Dirty Ho (爛頭何 Lan tou He) is a 1979 Hong Kong martial arts-comedy film directed by Lau Kar-leung and starring Gordon Liu and Wong Yue.

Plot

Master Wang is actually the 11th prince of Manchuria in disguise. Posing as a sophisticated jewellery dealer and connoisseur of fine art and wine, the prince is trying to determine which of the other 14 heirs to the throne is trying to assassinate him. A jewel thief, Dirty Ho (Wong Yue) runs afoul of the prince, who uses Ho to help him flush out his enemies.

Wang is a martial arts expert, but in order to conceal his identity he systematically hides his skills, even as he deploys them.

In the opening sequence of the film proper (after a title sequence which already features two highly abstract fight sequences by the principals) Wang encounters a jewel thief named Dirty Ho at a brothel. They come into conflict by vying with one another for the attentions of the courtesans.
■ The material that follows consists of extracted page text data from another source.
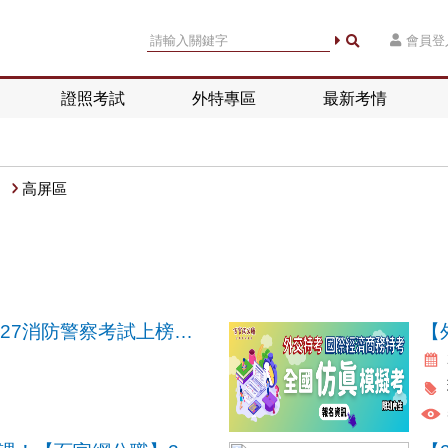
會員登
證照考試
外特專區
最新考情
高屏區
【一般警察特考】2027消防警察考試上榜關鍵考科 「火災學及消防法規」全新開課！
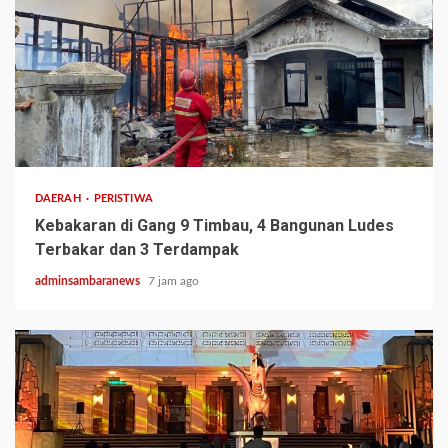
2 min read
DAERAH
PERISTIWA
Kebakaran di Gang 9 Timbau, 4 Bangunan Ludes
Terbakar dan 3 Terdampak
adminsambaranews
7 jam ago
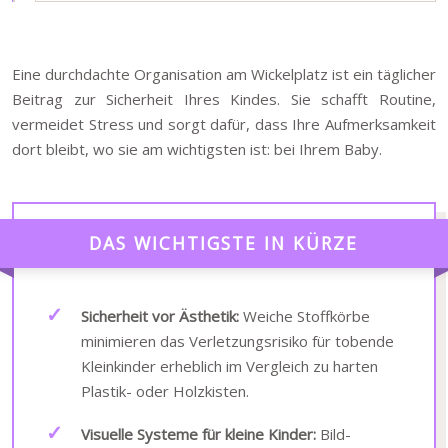
Eine durchdachte Organisation am Wickelplatz ist ein täglicher
Beitrag zur Sicherheit Ihres Kindes. Sie schafft Routine,
vermeidet Stress und sorgt dafür, dass Ihre Aufmerksamkeit
dort bleibt, wo sie am wichtigsten ist: bei Ihrem Baby.
DAS WICHTIGSTE IN KÜRZE
Sicherheit vor Ästhetik:
Weiche Stoffkörbe
minimieren das Verletzungsrisiko für tobende
Kleinkinder erheblich im Vergleich zu harten
Plastik- oder Holzkisten.
Visuelle Systeme für kleine Kinder:
Bild-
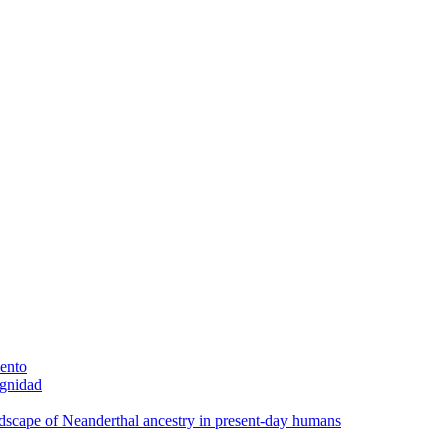
iento
ignidad
scape of Neanderthal ancestry in present-day humans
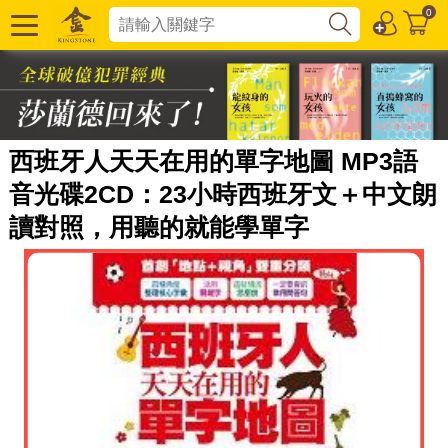
0
西班牙人天天在用的單字地圖 MP3語
音光碟2CD：23小時西班牙文＋中文朗
讀對照，用聽的就能學單字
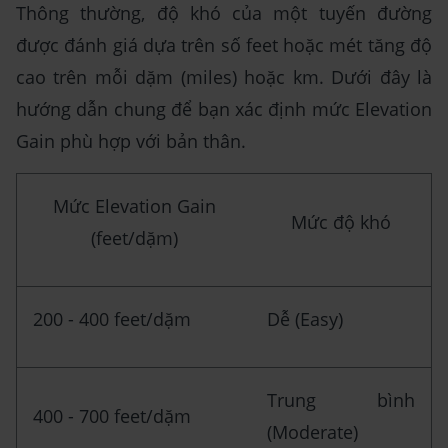
Thông thường, độ khó của một tuyến đường
được đánh giá dựa trên số feet hoặc mét tăng độ
cao trên mỗi dặm (miles) hoặc km. Dưới đây là
hướng dẫn chung để bạn xác định mức Elevation
Gain phù hợp với bản thân.
Mức Elevation Gain
Mức độ khó
(feet/dặm)
200 - 400 feet/dặm
Dễ (Easy)
Trung bình
400 - 700 feet/dặm
(Moderate)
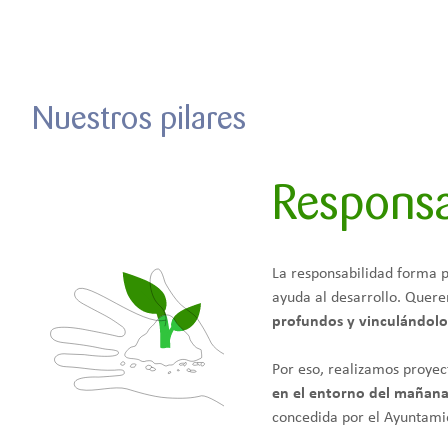
Nuestros pilares
Responsa
La responsabilidad forma pa
ayuda al desarrollo. Quer
profundos y vinculándolos
Por eso, realizamos proyec
en el entorno del mañana
concedida por el Ayuntami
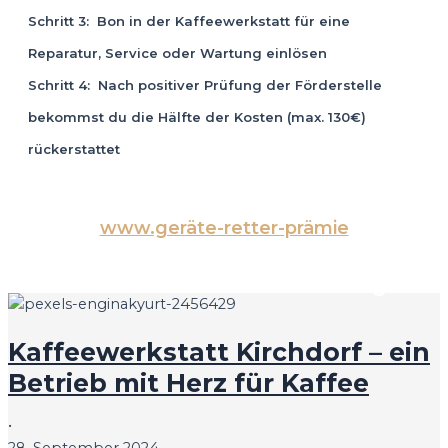
Schritt 3: Bon in der Kaffeewerkstatt für eine
Reparatur, Service oder Wartung einlösen
Schritt 4: Nach positiver Prüfung der Förderstelle
bekommst du die Hälfte der Kosten (max. 130€)
rückerstattet
www.geräte-retter-prämie
Aktuelles aus unserem Blog
Kaffeewerkstatt Kirchdorf – ein
Betrieb mit Herz für Kaffee
•
28. September 2024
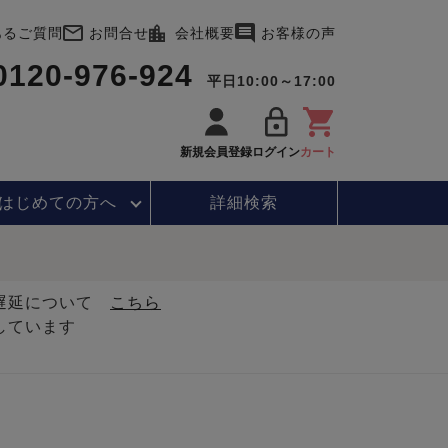
あるご質問
お問合せ
会社概要
お客様の声
0120-976-924
平日10:00～17:00
新規会員登録
ログイン
カート
はじめて
の方へ
詳細検索
・遅延について
こちら
しています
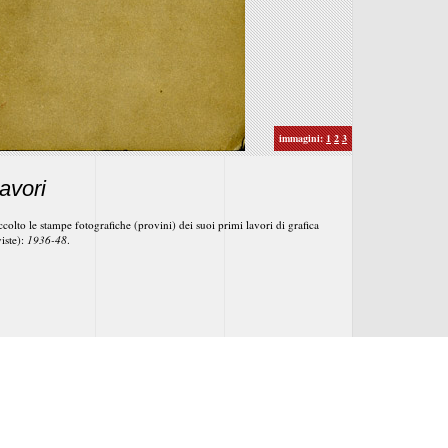
Lavori
colto le stampe fotografiche (provini) dei suoi primi lavori di grafica
viste):
1936-48
.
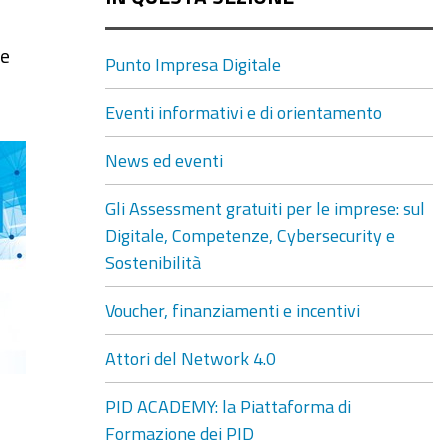
re
Punto Impresa Digitale
Eventi informativi e di orientamento
News ed eventi
Gli Assessment gratuiti per le imprese: sul
Digitale, Competenze, Cybersecurity e
Sostenibilità
Voucher, finanziamenti e incentivi
Attori del Network 4.0
PID ACADEMY: la Piattaforma di
Formazione dei PID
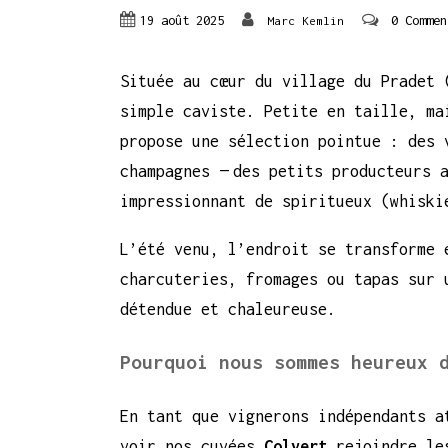
19 août 2025
0 Commen
Marc Kemlin
Située au cœur du village du Pradet
simple caviste. Petite en taille, ma
propose une sélection pointue : des 
champagnes — des petits producteurs 
impressionnant de spiritueux (whiski
L’été venu, l’endroit se transforme 
charcuteries, fromages ou tapas sur 
détendue et chaleureuse.
Pourquoi nous sommes heureux 
En tant que vignerons indépendants a
voir nos cuvées
Colvert
rejoindre les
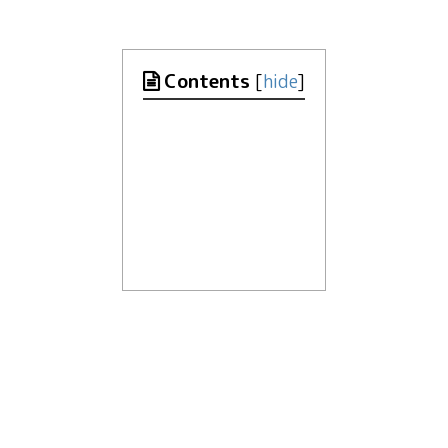
Contents
[
hide
]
Dirty Ho, who is not too bright, can't figure out why his efforts to fight with the seemingly cowardly, effete Wang inevitably result in clumsy disaster. It is Wang, of course, who skillfully deflects Ho into tripping over chairs and so forth.

In a later confrontation with Ho, Wang pretends that a female musician is his "bodyguard", invisibly manipulating the bewildered woman's arms, legs and musical instrument in order to make her fight with Ho and eventually to graze him in the forehead with a poisoned blade.

It is, however, all part of Wang's scheme: he is secretly protecting Ho from the police, and is training the bumbling Ho as his disciple and bodyguard. Ho eventually seeks out Wang in order to discover the antidote for the poison, which Wang administers to him in return for Ho's becoming his disciple.

Ho is initially puzzled at this since he has not detected any kung fu prowess in his master at all, and he remains initially a clueless bystander during two attempts on Wang's life: first, an attack at a wine-tasting, and then a visit to an antique-dealer's shop. Wang manages to defend himself admirably while maintaining the fiction that he is simply having a friendly aesthetic conversation with his opponents. Only at the end of the antique-shop attack does Ho figure out what's going on and intervene, but Wang receives a wound in the leg through a stratagem of the antiques dealer.

The master and his disciple sequester themselves in their residence – Wang for recovery, Ho for some kung fu lessons. But it is nearly time for the princes to assemble for the announcement of the heir to the throne, and so Wang and Ho undertake the dangerous journey to Peking with Wang in disguise, being pushed in a wheelchair by Ho.

Defeating an army of assassins in a ruined city, they manage to extract from the assassins' leader the identity of the Prince (Number Four) who is targeting Wang. The heroes then encounter their most formidable enemy, General Liang plus two other bad guys, and a climactic fight sequence follows.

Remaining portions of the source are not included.